London rally will pressure G20 leaders on just, fair and sustainable policies

By staff writers
February 19, 2009

A wide coalition of development and social change agencies, including church groups, is organising a major demonstration in central London on 28 March to highlight the need for just economy and ecology.

The ‘Put People First’ coalition says that the only sustainable way to rebuild the economy is to create a fair distribution of wealth that will provide decent jobs and public services for all, to end global inequality, and to build a green, low carbon future.

“Recession must not be an excuse for putting off action for global justice or to stop climate chaos,” they declare, as leaders from the world's richest nations prepare to meet on 2 April 2009 to address the worldwide economic crisis.

Christian Aid, Tearfund and World Vision are among the development agencies telling the G20 leaders that only just, fair and sustainable policies will be able to see the world through the recession.

The G20 summit is being hosted by Prime Minister Gordon Brown, who is due to meet the heads of the IMF and World Bank on Wednesday for preparatory talks.

Tearfund’s Advocacy Director, Paul Cook, says the church is being mobilised locally and globally to respond to the needs of people losing their livelihoods in the downturn and those living in poor communities where the impact of climate change is already being felt.

“World leaders must now work to ensure that failed systems are re-structured to fairly accommodate the poor in society. In a biting recession developing countries are hit even harder,” he explains.

The network brings together religious and secular groups, with the latter including the Trades Union Congress, Friends of the Earth and Oxfam.

The director of the Stop Climate Chaos Coalition, Ashok Sinha, said governments needed to invest in green jobs and low carbon economies.

Sinha declared: “The lives and livelihoods of millions of poor and vulnerable people across all countries are at stake.
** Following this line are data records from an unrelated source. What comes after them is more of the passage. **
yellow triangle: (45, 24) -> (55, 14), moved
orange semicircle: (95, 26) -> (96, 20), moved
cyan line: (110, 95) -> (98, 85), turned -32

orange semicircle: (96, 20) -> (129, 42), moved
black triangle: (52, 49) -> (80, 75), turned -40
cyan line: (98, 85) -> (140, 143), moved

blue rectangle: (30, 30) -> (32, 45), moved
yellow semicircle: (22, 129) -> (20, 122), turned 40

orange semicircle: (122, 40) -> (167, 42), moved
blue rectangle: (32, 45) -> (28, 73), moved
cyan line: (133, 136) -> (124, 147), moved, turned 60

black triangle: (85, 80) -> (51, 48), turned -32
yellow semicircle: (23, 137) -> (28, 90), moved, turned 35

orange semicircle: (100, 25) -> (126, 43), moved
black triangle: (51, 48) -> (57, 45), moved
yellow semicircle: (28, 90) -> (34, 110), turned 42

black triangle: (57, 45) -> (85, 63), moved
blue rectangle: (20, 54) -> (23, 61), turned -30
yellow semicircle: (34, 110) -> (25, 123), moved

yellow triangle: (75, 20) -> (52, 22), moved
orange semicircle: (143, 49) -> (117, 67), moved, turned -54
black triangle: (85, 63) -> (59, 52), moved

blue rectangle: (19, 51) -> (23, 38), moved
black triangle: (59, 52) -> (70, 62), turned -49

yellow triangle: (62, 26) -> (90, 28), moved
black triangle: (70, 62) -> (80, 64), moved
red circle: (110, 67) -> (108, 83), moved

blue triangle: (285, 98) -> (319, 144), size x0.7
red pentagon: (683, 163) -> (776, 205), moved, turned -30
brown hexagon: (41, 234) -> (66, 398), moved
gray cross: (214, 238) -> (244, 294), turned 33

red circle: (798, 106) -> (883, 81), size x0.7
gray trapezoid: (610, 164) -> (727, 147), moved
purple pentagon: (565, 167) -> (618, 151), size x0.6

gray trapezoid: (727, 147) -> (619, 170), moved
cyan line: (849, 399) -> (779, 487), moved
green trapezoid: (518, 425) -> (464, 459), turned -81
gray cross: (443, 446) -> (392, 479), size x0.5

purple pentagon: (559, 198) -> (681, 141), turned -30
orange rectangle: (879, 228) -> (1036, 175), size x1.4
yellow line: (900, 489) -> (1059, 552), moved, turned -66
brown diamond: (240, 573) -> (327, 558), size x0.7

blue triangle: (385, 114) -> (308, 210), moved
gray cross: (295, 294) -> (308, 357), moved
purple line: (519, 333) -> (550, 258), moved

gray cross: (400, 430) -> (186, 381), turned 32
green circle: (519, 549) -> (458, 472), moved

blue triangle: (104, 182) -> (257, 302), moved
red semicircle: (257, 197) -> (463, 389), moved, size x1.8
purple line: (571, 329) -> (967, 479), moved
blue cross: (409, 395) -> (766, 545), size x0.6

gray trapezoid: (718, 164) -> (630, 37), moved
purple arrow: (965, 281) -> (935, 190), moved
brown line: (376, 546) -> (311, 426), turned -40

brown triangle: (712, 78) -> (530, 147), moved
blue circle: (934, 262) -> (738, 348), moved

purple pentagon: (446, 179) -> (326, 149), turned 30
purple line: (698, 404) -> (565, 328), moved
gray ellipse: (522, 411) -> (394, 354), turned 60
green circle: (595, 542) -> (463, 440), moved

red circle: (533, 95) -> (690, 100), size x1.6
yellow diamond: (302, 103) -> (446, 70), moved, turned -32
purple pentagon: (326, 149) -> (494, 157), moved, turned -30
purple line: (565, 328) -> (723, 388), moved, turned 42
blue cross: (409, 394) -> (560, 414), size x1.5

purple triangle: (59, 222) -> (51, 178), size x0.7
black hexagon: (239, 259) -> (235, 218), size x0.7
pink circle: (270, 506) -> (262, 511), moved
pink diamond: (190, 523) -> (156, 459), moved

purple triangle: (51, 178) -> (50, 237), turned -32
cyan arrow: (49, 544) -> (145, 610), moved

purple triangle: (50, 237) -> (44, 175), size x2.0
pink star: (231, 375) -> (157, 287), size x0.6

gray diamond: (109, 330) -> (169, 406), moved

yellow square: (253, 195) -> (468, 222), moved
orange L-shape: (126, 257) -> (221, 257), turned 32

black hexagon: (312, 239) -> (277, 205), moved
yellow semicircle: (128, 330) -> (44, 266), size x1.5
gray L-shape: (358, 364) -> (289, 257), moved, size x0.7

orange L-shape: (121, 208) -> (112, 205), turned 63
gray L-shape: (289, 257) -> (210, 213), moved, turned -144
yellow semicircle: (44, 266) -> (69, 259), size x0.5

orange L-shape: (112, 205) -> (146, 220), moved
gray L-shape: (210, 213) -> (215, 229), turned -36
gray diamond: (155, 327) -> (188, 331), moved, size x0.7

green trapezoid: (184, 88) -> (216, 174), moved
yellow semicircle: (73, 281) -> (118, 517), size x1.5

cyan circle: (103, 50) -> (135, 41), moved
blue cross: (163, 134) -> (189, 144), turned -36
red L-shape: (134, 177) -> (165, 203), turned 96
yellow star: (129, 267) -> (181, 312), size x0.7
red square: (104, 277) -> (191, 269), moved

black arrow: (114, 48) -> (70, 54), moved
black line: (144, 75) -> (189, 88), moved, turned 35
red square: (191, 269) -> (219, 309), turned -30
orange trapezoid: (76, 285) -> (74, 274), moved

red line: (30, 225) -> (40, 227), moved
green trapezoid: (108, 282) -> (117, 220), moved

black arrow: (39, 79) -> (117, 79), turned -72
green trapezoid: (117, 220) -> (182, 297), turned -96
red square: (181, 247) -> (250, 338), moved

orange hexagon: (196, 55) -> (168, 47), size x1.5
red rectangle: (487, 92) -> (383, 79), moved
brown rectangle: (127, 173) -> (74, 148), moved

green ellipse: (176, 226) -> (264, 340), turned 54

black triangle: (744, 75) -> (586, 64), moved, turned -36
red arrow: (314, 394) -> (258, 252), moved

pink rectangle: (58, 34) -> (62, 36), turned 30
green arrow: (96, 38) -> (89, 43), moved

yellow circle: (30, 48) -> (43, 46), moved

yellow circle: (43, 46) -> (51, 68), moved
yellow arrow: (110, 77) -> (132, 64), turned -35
The leaders of the G20 owe it to those most at risk yet least responsible for both the economic crisis and the threat of climate chaos to help create a global Green New Deal to tackle both.”

Gordon Brown will discuss the global economic crisis and its social and development implications in an audience with Pope Benedict XVI at the Vatican on today (19 February 2009).

Church agencies will hold an ecumenical church service at Methodist Central Hall, Westminster, London, opposite the Houses of Parliament, at 11am on 28 March.

The congregation will then join the main march as it moves through Westminster at around 12.15 and heads to Hyde Park for a rally.